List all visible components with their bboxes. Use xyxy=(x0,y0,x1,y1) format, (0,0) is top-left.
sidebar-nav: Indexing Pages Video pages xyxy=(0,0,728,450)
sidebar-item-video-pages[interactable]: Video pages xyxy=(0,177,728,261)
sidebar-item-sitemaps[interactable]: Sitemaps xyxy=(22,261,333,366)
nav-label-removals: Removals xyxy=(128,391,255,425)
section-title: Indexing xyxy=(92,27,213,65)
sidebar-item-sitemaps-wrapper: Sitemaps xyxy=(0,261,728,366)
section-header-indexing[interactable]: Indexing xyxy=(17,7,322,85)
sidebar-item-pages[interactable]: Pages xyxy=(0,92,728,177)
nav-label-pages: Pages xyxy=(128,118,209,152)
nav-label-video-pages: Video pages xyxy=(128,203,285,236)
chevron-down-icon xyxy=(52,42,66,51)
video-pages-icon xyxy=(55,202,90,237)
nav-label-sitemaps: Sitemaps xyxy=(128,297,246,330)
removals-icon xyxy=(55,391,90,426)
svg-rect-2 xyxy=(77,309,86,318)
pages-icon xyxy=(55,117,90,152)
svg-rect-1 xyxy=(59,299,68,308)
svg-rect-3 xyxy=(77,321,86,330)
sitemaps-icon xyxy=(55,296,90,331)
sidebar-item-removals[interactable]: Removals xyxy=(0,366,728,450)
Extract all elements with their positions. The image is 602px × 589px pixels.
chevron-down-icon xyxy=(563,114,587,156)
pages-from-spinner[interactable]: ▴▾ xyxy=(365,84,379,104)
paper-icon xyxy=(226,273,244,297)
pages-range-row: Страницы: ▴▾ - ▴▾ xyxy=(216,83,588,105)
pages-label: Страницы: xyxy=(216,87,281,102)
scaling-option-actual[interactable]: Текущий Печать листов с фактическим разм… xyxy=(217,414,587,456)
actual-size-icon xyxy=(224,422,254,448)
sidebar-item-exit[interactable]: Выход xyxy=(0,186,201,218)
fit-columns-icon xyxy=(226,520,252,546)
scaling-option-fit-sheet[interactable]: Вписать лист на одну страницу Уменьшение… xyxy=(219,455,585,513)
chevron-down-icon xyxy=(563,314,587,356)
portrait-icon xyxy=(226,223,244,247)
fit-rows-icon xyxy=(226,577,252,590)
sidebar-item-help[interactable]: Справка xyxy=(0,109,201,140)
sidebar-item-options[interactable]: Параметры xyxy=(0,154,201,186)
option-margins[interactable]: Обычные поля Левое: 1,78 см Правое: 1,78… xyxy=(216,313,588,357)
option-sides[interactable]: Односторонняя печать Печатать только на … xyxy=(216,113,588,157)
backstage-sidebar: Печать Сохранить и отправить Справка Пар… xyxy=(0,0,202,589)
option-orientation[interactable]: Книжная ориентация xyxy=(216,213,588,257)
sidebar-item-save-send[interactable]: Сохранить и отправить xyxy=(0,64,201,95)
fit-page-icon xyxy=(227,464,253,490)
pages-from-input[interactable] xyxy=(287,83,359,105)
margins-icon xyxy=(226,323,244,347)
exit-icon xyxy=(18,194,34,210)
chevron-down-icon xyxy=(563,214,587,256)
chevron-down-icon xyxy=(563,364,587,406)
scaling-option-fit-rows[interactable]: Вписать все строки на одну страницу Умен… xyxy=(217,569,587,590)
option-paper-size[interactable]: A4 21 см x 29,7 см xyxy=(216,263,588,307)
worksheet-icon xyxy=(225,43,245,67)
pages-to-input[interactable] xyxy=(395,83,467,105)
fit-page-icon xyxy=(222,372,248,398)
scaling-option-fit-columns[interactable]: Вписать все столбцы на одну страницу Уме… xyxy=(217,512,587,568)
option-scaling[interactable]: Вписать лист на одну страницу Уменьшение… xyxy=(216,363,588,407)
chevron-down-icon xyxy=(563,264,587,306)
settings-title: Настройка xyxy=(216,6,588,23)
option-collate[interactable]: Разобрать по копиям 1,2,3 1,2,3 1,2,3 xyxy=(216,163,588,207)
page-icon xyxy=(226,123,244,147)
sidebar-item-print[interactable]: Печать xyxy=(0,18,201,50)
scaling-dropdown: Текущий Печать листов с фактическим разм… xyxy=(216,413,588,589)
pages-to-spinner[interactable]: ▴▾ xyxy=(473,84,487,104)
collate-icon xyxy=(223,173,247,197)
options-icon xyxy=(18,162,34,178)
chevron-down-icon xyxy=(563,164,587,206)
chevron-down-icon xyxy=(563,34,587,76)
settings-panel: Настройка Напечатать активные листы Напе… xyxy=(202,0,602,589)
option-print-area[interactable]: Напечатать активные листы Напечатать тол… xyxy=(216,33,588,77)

________

Keeping every line exactly as it is, copy all the records.

List all visible components with their bboxes. Use xyxy=(x0,y0,x1,y1) format, (0,0) is top-left.
sidebar-nav: Indexing Pages Video pages xyxy=(0,0,728,450)
sidebar-item-video-pages[interactable]: Video pages xyxy=(0,177,728,261)
sidebar-item-sitemaps[interactable]: Sitemaps xyxy=(22,261,333,366)
nav-label-removals: Removals xyxy=(128,391,255,425)
section-title: Indexing xyxy=(92,27,213,65)
sidebar-item-sitemaps-wrapper: Sitemaps xyxy=(0,261,728,366)
section-header-indexing[interactable]: Indexing xyxy=(17,7,322,85)
sidebar-item-pages[interactable]: Pages xyxy=(0,92,728,177)
nav-label-pages: Pages xyxy=(128,118,209,152)
nav-label-video-pages: Video pages xyxy=(128,203,285,236)
chevron-down-icon xyxy=(52,42,66,51)
video-pages-icon xyxy=(55,202,90,237)
nav-label-sitemaps: Sitemaps xyxy=(128,297,246,330)
removals-icon xyxy=(55,391,90,426)
svg-rect-2 xyxy=(77,309,86,318)
pages-icon xyxy=(55,117,90,152)
svg-rect-1 xyxy=(59,299,68,308)
svg-rect-3 xyxy=(77,321,86,330)
sitemaps-icon xyxy=(55,296,90,331)
sidebar-item-removals[interactable]: Removals xyxy=(0,366,728,450)
Extract all elements with their positions. The image is 602px × 589px pixels.
chevron-down-icon xyxy=(563,114,587,156)
pages-from-spinner[interactable]: ▴▾ xyxy=(365,84,379,104)
paper-icon xyxy=(226,273,244,297)
pages-range-row: Страницы: ▴▾ - ▴▾ xyxy=(216,83,588,105)
pages-label: Страницы: xyxy=(216,87,281,102)
scaling-option-actual[interactable]: Текущий Печать листов с фактическим разм… xyxy=(217,414,587,456)
actual-size-icon xyxy=(224,422,254,448)
sidebar-item-exit[interactable]: Выход xyxy=(0,186,201,218)
fit-columns-icon xyxy=(226,520,252,546)
scaling-option-fit-sheet[interactable]: Вписать лист на одну страницу Уменьшение… xyxy=(219,455,585,513)
chevron-down-icon xyxy=(563,314,587,356)
portrait-icon xyxy=(226,223,244,247)
fit-rows-icon xyxy=(226,577,252,590)
sidebar-item-help[interactable]: Справка xyxy=(0,109,201,140)
sidebar-item-options[interactable]: Параметры xyxy=(0,154,201,186)
option-margins[interactable]: Обычные поля Левое: 1,78 см Правое: 1,78… xyxy=(216,313,588,357)
option-sides[interactable]: Односторонняя печать Печатать только на … xyxy=(216,113,588,157)
backstage-sidebar: Печать Сохранить и отправить Справка Пар… xyxy=(0,0,202,589)
option-orientation[interactable]: Книжная ориентация xyxy=(216,213,588,257)
sidebar-item-save-send[interactable]: Сохранить и отправить xyxy=(0,64,201,95)
fit-page-icon xyxy=(227,464,253,490)
pages-from-input[interactable] xyxy=(287,83,359,105)
margins-icon xyxy=(226,323,244,347)
exit-icon xyxy=(18,194,34,210)
chevron-down-icon xyxy=(563,214,587,256)
chevron-down-icon xyxy=(563,364,587,406)
scaling-option-fit-rows[interactable]: Вписать все строки на одну страницу Умен… xyxy=(217,569,587,590)
option-paper-size[interactable]: A4 21 см x 29,7 см xyxy=(216,263,588,307)
worksheet-icon xyxy=(225,43,245,67)
pages-to-input[interactable] xyxy=(395,83,467,105)
fit-page-icon xyxy=(222,372,248,398)
scaling-option-fit-columns[interactable]: Вписать все столбцы на одну страницу Уме… xyxy=(217,512,587,568)
option-scaling[interactable]: Вписать лист на одну страницу Уменьшение… xyxy=(216,363,588,407)
chevron-down-icon xyxy=(563,264,587,306)
settings-title: Настройка xyxy=(216,6,588,23)
option-collate[interactable]: Разобрать по копиям 1,2,3 1,2,3 1,2,3 xyxy=(216,163,588,207)
page-icon xyxy=(226,123,244,147)
sidebar-item-print[interactable]: Печать xyxy=(0,18,201,50)
scaling-dropdown: Текущий Печать листов с фактическим разм… xyxy=(216,413,588,589)
pages-to-spinner[interactable]: ▴▾ xyxy=(473,84,487,104)
collate-icon xyxy=(223,173,247,197)
options-icon xyxy=(18,162,34,178)
chevron-down-icon xyxy=(563,164,587,206)
chevron-down-icon xyxy=(563,34,587,76)
settings-panel: Настройка Напечатать активные листы Напе… xyxy=(202,0,602,589)
option-print-area[interactable]: Напечатать активные листы Напечатать тол… xyxy=(216,33,588,77)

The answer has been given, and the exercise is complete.